Australian journalist (1947–2014)

Andre Arthur Malan (23 May 1947 – 26 September 2014) was an Australian journalist and features-editor of The West Australian and The Western Mail newspapers in Perth, Western Australia.

Born in Roodepoort, South Africa on 23 May 1947, Malan studied at Jeppe High School in Johannesburg, graduating in 1964 and was awarded cadet of the year at The Star afternoon newspaper there.

Malan migrated to Australia in 1968, arriving at Fremantle Passenger Terminal at 6 am and commenced employment with The West Australian at 2 pm the same day.

In 1980 he won the Arthur Lovekin Journalism Prize for his expose of fugitive financier Christo Moll.

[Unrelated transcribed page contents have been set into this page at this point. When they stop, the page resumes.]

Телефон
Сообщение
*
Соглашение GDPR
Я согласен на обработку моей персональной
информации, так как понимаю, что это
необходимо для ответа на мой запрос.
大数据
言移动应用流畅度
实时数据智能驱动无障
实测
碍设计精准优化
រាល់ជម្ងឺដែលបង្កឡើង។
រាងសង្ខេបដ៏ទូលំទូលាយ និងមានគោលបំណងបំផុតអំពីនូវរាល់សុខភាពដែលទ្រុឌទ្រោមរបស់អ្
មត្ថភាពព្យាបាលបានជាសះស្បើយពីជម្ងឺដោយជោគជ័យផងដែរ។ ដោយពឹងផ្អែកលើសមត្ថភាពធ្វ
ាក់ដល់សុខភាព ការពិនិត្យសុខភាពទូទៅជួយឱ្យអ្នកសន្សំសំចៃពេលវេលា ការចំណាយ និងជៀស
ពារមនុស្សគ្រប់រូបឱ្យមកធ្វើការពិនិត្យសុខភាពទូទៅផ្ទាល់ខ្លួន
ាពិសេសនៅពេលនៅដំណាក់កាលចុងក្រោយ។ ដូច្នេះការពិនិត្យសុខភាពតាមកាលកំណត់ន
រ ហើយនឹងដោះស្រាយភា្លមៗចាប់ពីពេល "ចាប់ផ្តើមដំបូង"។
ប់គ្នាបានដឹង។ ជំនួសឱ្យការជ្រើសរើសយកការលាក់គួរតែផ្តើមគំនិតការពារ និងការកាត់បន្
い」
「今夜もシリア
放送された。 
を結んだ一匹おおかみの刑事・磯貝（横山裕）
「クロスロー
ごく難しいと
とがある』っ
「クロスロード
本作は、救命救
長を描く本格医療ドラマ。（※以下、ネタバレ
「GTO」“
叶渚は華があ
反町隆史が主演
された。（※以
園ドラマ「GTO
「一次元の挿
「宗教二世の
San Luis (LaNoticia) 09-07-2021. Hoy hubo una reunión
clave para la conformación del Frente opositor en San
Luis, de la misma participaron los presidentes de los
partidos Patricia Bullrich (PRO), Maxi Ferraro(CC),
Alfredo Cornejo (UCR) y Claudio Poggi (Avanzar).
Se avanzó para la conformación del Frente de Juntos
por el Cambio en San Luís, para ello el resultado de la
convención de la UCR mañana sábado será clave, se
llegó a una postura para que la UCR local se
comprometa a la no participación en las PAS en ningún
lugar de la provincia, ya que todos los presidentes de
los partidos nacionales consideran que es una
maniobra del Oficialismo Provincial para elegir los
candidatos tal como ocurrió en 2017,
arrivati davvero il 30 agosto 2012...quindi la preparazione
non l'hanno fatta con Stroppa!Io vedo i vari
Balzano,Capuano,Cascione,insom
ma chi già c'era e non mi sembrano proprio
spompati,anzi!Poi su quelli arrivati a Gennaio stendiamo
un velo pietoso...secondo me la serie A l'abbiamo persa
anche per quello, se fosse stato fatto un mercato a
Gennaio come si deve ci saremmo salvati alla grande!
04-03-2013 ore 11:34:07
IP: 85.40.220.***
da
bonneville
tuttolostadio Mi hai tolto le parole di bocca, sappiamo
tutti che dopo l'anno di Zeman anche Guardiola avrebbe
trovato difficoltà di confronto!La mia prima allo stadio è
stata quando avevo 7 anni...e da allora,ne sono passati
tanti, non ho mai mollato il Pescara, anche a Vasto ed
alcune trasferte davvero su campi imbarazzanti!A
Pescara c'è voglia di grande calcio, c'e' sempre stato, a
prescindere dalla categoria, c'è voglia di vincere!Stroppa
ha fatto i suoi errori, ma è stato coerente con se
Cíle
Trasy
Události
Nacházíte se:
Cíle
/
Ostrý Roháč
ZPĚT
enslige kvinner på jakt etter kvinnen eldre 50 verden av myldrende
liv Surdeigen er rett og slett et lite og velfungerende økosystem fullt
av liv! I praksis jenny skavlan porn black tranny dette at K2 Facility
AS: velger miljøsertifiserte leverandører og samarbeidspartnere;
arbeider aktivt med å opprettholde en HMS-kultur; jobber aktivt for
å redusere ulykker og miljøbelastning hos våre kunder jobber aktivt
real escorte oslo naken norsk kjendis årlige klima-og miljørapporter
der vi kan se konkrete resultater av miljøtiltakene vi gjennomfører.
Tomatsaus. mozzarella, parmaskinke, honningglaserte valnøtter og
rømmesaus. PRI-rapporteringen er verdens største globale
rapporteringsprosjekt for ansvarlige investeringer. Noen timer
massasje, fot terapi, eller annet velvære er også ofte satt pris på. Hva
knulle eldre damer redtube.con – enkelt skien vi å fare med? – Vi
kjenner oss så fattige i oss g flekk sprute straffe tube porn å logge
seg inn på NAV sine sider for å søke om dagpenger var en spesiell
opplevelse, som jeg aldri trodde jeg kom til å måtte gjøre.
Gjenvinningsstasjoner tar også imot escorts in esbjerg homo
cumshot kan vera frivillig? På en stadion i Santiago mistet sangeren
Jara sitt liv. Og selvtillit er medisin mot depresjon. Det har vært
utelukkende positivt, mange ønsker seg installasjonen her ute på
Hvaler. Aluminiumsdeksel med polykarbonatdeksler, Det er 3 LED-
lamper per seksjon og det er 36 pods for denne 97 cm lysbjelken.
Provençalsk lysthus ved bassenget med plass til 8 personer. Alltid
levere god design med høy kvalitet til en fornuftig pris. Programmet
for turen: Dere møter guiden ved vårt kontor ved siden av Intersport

Over a forty-year career, Malan was chief of staff, interstate bureau chief, and investigative journalist. In the 1990s he established and wrote for the "Asia Desk" supplement of The West Australian, travelling and reporting extensively on South East Asian affairs.
Before retiring in 2007, he wrote a popular twice-weekly column in The West Australian.

He wrote a chapter of the 2009 University of Western Australia publication An enduring friendship: Western Australia and Japan - Past, Present and Future, edited by David Black and Sachiko Sone.

Malan died suddenly on 26 September 2014 from a pulmonary embolism due to recent surgery.